Tag Archives: Pursue love

Pursue love

 

What would you think about someone who always talks love but doesn’t show it by their actions? It rings a bit hollow and doesn’t seem like the real thing does it?

“Little children, let us not love in word or talk but in deed and in truth” (1 John 3:18).

We are called to act on love, to demonstrate it in what we do and who we are. But have you ever experienced the action of love without feeling love? For example, someone always says “I love you, I miss you,” but no attempt is made to share life together and act out on that professed love. We all know that all talk and no show is empty expression. It like lip syncing life.

Fellow blogger Jon Bloom writes: Because just like you can talk loving without really loving, you can act loving without really loving. That’s what Paul meant when he said, “If I give away all I have and deliver up my body to be burned, but have not love, I gain nothing” (1 Corinthians 13:3). We can look like we’re fulfilling 1 John 3:18 and still not love.

John Piper writes in his book Desiring God: “Love is the overflow of joy in God that gladly meets the needs of others” (119). If we believe what the bible and most people profess, God is love, then to love others is an extension of loving and enjoying the presence of God. Jesus also commands, “A new command I give you: Love one another. As I have loved you, so you must love one another. By this everyone will know that you are my disciples, if you love one another.” John 13:34-35  Real Christians are known for their love. It is what defines them: they love one another. You might be thinking, “I know a lot of Christians and their trademark isn’t love.” You may be right. None of us are perfect at this. But being works in progress, shouldn’t the pursuit of love be our most ambition this year and beyond?

Love one another.

Who do you know that needs an expression of genuine love and concern? Maybe today would be a good day to share an encouraging word, send a caring note, or meet a practical need. But beyond a simple “do a good deed” or “act of random kindness”, as helpful as those may be, let’s let our love flow from an inner desire to love God. And that is an inner journey of personal transformation that no mere action alone can accomplish.

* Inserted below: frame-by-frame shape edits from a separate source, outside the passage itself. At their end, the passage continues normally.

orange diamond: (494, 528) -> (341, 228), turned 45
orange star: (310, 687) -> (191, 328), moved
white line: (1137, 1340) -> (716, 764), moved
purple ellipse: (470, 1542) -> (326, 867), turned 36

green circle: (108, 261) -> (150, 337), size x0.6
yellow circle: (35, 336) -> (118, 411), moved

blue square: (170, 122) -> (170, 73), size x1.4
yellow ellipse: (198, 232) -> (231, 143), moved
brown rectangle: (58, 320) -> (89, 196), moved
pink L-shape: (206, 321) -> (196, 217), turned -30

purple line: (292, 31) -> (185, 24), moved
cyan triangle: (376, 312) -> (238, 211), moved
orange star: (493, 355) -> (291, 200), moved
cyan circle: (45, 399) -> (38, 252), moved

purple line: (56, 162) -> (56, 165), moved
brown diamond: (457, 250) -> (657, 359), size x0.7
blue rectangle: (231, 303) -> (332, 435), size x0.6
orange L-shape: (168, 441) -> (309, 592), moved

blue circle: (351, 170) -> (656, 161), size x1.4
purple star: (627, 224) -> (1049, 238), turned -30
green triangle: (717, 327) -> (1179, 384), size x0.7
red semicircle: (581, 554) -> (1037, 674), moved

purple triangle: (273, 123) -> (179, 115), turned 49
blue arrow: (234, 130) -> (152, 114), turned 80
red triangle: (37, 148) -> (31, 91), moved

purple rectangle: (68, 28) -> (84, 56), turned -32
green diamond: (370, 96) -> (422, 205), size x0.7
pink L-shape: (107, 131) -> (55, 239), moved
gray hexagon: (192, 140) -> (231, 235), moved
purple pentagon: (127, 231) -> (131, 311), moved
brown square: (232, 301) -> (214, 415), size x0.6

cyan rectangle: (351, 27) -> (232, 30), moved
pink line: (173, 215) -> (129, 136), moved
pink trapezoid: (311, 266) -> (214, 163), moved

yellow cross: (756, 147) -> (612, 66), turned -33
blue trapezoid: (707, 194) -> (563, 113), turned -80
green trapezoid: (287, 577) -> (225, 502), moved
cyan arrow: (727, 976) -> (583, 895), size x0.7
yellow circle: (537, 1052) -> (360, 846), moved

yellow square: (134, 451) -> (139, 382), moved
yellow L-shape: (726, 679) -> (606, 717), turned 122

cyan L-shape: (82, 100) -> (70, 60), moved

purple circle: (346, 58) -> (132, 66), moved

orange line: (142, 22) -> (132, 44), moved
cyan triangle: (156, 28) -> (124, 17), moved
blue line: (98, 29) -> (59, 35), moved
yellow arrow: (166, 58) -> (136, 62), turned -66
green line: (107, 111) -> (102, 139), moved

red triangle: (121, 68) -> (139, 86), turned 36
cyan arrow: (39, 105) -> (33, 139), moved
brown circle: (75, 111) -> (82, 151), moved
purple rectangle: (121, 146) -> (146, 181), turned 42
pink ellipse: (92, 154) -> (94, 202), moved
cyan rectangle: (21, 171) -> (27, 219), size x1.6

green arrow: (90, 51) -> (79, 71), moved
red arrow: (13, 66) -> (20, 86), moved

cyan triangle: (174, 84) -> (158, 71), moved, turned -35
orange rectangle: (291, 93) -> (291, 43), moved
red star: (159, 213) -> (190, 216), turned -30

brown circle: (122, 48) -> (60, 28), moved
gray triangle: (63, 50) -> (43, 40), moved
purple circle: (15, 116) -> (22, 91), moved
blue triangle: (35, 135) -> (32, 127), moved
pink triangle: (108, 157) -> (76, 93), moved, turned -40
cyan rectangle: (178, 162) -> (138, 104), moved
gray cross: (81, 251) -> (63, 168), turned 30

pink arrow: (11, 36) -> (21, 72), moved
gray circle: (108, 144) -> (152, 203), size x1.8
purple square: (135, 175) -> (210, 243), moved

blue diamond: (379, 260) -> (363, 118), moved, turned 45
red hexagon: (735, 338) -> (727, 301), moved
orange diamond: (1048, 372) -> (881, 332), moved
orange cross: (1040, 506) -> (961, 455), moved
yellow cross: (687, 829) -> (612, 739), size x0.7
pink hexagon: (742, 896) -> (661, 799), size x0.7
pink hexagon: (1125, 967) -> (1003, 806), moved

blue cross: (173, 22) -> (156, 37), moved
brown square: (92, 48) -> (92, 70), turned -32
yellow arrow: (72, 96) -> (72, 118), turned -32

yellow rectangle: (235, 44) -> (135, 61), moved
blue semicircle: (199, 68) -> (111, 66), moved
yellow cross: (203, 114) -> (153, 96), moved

Pursue love this year and find the love you share is also the love you receive.

 

Winter pruning

It is too cold just now and of course I have no strength, but already my thoughts turn to late winter pruning. I will ask my doctor in a couple of months if I can return to yard work after a year of prohibition due to health concerns. The honey suckle is intoxicating with its delicious fragrance that wafts across the yard but it is voracious in its growth. If not pruned, it will quickly overshadow the garden and the pear tree in the NE part of the small orchard. The fruit trees and grape vines, similarly need pruning or they will not produce as much large and delicious fruit.

Jesus tells us of the value of pruning in John 15. In this parable he describes himself as the vine, his followers as those branches that remain attached to the vine and God as the gardener. Of course the branches only bear fruit if they remain attached to the vine and even these must be pruned in order to grow more branches and produce more fruit.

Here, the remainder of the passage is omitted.